-- Data under study follows --
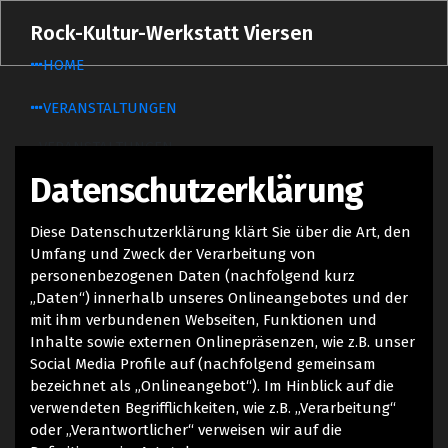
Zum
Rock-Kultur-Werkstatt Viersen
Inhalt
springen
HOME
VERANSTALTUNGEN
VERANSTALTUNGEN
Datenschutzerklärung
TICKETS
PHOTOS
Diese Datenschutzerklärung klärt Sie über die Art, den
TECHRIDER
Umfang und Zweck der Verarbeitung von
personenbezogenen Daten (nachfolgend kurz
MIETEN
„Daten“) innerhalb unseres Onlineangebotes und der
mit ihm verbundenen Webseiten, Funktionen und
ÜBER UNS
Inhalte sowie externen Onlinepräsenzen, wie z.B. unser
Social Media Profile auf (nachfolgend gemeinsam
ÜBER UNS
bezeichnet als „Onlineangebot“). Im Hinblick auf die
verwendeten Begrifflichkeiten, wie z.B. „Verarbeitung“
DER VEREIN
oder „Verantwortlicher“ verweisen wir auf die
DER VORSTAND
-- Data under study concluded --
# Problem details
Every line in the listing that holds "Datenschutzerklärung" belongs in the answer.

# Completed exercise
Datenschutzerklärung
Diese Datenschutzerklärung klärt Sie über die Art, den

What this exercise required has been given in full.